Sentì un brivido lungo la schiena, «Sì, è stato un cambiamento, ma ci siamo adattati bene», rispose con calma.

Lui sorrise, ma i suoi occhi rimasero freddi. «È normale avere dubbi, sai. A volte ci si chiede se si è fatti per essere genitori adottivi».

Mary annuì.

«Sì, è vero. Ma noi amiamo Luca e faremo di tutto per lui», ribatté guardando l’uomo dritto negli occhi.

Nei giorni successivi, notò che Victor passava molto tempo da solo con Luca. Una volta, li sorprese nel giardino posteriore; sembrava sussurrare qualcosa all’orecchio del bambino. Quando la videro, si interruppero bruscamente, scambiandosi uno sguardo rapido e complice.

Mary si avvicinò lentamente.

«Va tutto bene qui?»

Victor le rivolse un sorriso rassicurante. «Sì, stavamo solo parlando delle sue attività preferite».

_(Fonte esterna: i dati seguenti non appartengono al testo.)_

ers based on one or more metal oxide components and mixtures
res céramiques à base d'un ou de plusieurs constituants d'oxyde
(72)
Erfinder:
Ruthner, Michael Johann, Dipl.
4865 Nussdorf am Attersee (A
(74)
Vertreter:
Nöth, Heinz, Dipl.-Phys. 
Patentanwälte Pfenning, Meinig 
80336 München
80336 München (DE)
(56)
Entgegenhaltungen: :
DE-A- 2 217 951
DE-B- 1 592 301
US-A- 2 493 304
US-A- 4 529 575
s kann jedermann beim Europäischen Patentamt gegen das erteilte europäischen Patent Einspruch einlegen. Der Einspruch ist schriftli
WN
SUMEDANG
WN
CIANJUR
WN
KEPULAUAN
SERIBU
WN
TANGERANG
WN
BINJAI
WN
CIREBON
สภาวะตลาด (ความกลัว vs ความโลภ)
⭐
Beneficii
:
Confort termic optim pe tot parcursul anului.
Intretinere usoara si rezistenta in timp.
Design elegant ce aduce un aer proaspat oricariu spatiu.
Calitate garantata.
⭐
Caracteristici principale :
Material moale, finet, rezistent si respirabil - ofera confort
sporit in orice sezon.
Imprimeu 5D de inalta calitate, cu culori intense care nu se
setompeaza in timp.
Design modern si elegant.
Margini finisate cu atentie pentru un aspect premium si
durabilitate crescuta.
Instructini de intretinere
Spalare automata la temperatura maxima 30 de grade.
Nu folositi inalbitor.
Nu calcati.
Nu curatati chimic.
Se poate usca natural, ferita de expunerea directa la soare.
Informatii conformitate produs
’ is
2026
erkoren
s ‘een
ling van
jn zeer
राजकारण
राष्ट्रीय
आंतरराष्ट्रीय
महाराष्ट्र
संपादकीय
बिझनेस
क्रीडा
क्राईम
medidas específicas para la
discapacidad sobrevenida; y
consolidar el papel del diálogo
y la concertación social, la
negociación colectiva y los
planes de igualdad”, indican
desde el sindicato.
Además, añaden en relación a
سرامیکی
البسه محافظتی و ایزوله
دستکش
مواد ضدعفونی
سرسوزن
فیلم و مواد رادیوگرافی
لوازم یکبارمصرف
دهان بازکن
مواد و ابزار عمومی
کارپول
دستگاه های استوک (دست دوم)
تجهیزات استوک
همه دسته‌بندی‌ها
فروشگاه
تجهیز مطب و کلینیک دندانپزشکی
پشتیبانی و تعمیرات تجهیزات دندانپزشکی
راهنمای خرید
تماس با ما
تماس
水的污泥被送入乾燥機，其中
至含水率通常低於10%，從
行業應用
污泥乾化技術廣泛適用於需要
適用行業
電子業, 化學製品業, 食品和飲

Ma Mary non poteva ignorare la sensazione di disagio che cresceva dentro di lei. Decise di non confrontarsi direttamente con l’uomo, ma di osservare ogni sua mossa, cercando di raccogliere informazioni senza farsi notare.

***

Si svegliò di soprassalto, il cuore che batteva forte. Sentì dei rumori provenire dal piano di sotto. Si alzò lentamente, cercando di non svegliare John, e scese le scale. Dalla penombra del soggiorno, vide la figura di Victor, immobile davanti alla finestra, che guardava fuori. Le spalle tese e l’atteggiamento inquietante.

«Victor?», chiese Mary con voce tremante.

L’uomo si voltò lentamente, un’espressione enigmatica sul volto. «Non riuscivo a dormire. A volte le ombre della notte sono più confortanti di quanto si possa immaginare».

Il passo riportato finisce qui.